# Help Transfering Files from iMac OS8.6



## ral_ct (Apr 8, 2006)

Need some help with an old iMac:

Here the background:

iMac (circa late 1990's) with front loading CD
Modem and Network interface do not work (don't know why), spent several hours with my ISP trying to fix, they saw MAC address for my router, and other PC's connected directly to the cable modem, but not iMac when connected directly to cable modem.

I need to transfer photos from this machine to a PC before I send it to the afterlife.

Here's what I've tried:

1) USB drive - iMac needs updated driver installed for the device (I've tried a Dell USB drive, a Kingston USB drive, and a CopmUSA USB drive - none are recognized).

2) To update the drive, I searched the USB drive vendor sites and found nothing.  I did run across USB_Storage1.3.5.smi.bin (I am hoping this will have the necessary drivers to recognize the USB drive) and dowloaded to my PC (remember, I have not network/modem access), burned it to a CD and tried to read the CD with the iMac - iMac did not recognize the CD and wanted to initialize it.

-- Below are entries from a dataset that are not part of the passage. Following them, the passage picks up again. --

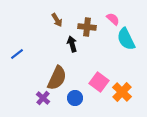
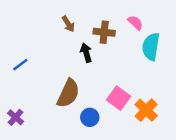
cyan semicircle: (126, 39) -> (151, 47), turned 35
purple cross: (43, 98) -> (16, 117), moved

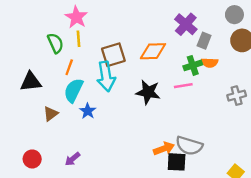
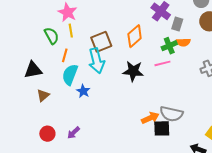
orange diamond: (153, 51) -> (135, 36), turned -35
brown triangle: (51, 114) -> (43, 95), moved
red circle: (32, 159) -> (47, 134), moved

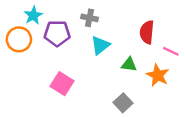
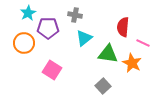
orange circle: (19, 39) -> (24, 43), moved
green triangle: (129, 64) -> (108, 54), size x1.5

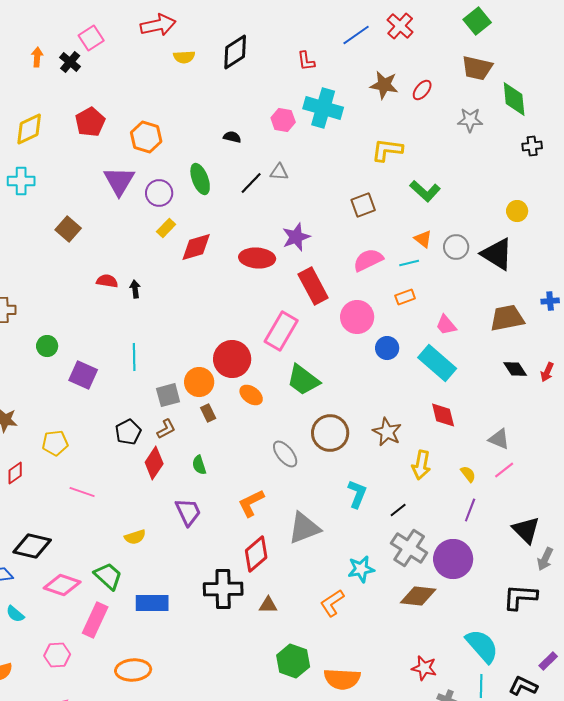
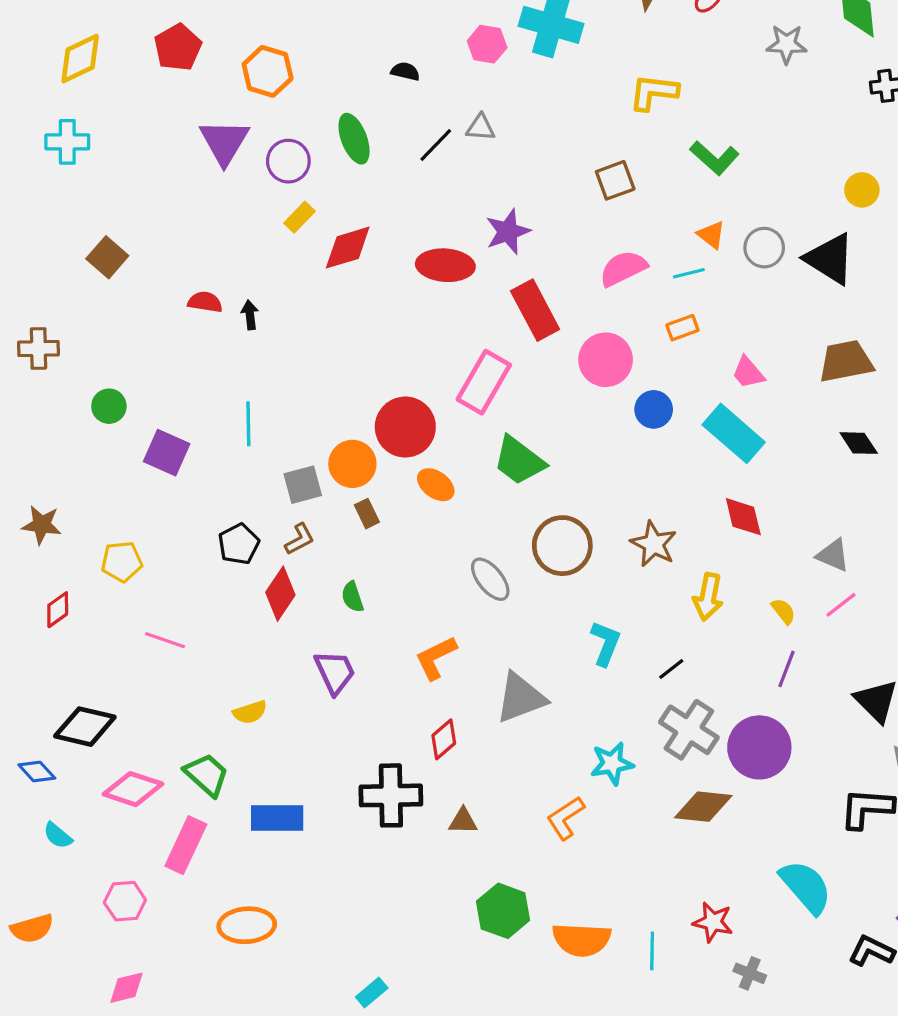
brown square: (68, 229) -> (107, 257), moved
red diamond: (256, 554) -> (444, 739), size x0.7
cyan line: (481, 686) -> (652, 951), moved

So here are the questions:

1) Is the key to solving this getting the file USB_Storage1.3.5.smi.bin onto the iMac so that it will recognize the USB drives?

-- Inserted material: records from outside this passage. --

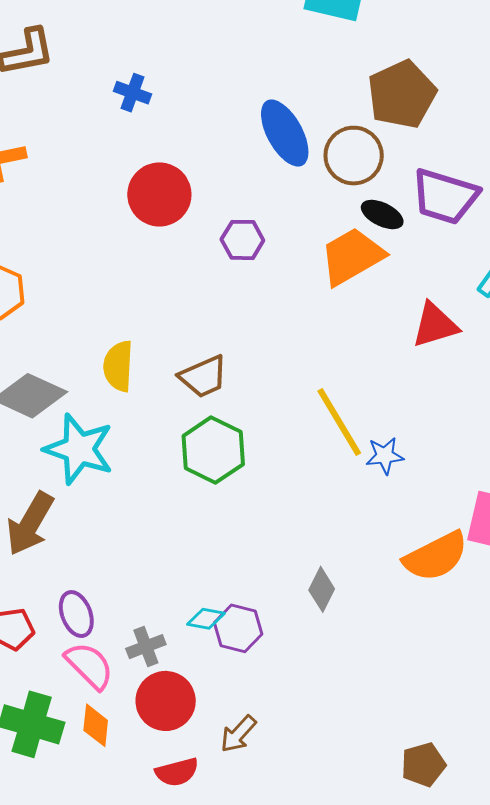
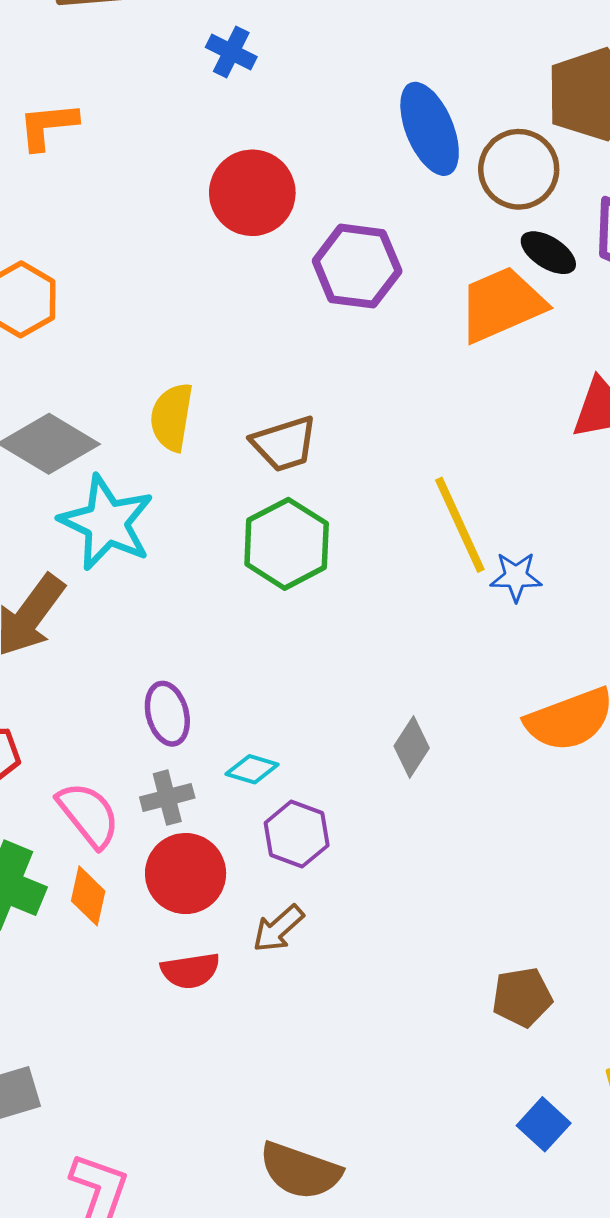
purple hexagon: (242, 240) -> (357, 266), size x1.5
purple ellipse: (76, 614) -> (167, 714), moved
purple hexagon: (238, 628) -> (297, 834), moved

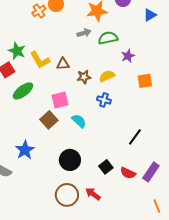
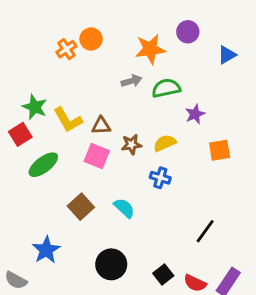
pink square: (60, 100) -> (97, 156), moved, turned 36

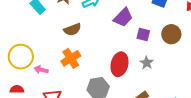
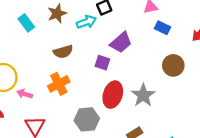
purple square: (143, 35) -> (102, 63), moved
gray star: (147, 63) -> (143, 95), size x1.5

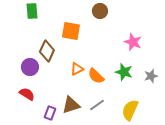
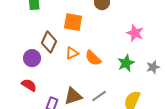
orange triangle: (77, 69) -> (72, 53), moved
green star: (124, 72) -> (126, 63), turned 30
orange semicircle: (96, 76) -> (93, 58), moved

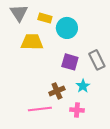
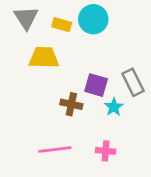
cyan circle: (67, 28) -> (93, 19), moved
cyan star: (83, 86) -> (114, 107), moved
brown cross: (57, 91) -> (71, 104), moved, turned 35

2) If so, how do I burn this to a CD on a PC in such a way that the iMac will recognize the CD?  

3) Is there an easier way (again, no modem or network access) to get transfer the files?

Thanks!

ral_ct


----------



## alltruenews (Apr 8, 2006)

Here's a few ideas:
1) I'd consider getting (or fixing youreslf) the iMac's input/output card fixed. This may be as simple as reinstalling the OS. Don't forget to reinstall leaving files in place!

2) Get (or borrow) an external USP Zip drive and a 200MB Zip disc. The drive will work WITHOUT loading the silly Zip software. Actually loading the software causes issues with OS 8 and 9.

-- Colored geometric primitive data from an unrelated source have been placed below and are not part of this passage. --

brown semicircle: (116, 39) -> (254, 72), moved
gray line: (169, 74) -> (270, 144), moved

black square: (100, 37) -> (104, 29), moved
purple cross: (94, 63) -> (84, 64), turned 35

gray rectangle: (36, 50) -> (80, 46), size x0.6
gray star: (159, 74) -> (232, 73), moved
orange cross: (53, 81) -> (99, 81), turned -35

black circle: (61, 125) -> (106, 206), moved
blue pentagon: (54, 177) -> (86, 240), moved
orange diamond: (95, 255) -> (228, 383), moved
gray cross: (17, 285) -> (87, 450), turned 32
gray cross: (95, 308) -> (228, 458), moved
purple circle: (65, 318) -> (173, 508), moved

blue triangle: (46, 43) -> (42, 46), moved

3) This may sound crazy, but the iMacs hard drive may plug right in to the PC as a second internal IDE drive. If you're going to trash the iMac anyway, the iMac hard drives are simple to remove. You may be able to find the drive's files although I've never tried this.


----------



## sinclair_tm (Apr 9, 2006)

the pc will not see the mac drive, but will what to format it.  they use completely different file systems.  i take it than that the imac's drive does not burn?  does it read other cds that you put in it?  if it does, how did you burn the cd on the pc?  did you make sure that the cd was finalized by the cd (means that you can never write to the cd again)?  the mac should of seen it otherwise.  and have you made sure that the network drivers are not turned off in the extention manager?


----------



## ral_ct (Apr 9, 2006)

Thanks for the input.

It turned out that I had not finalized the CD on the PC when I burned it.

Once I finliazed it, the iMac read it, I loaded the driver, and moved everything of importance to a memory stick.

Assuming I wanted to fix/replace the network interface on th iMac, what's involved?  My understanding was that the network controller is part of the motherboard.


----------



## fryke (Apr 9, 2006)

Yes, it'd probably take a mo-bo replacement. And since you probably won't find many intact mo-bo's separately, it'd be easier to actually get another such iMac.


----------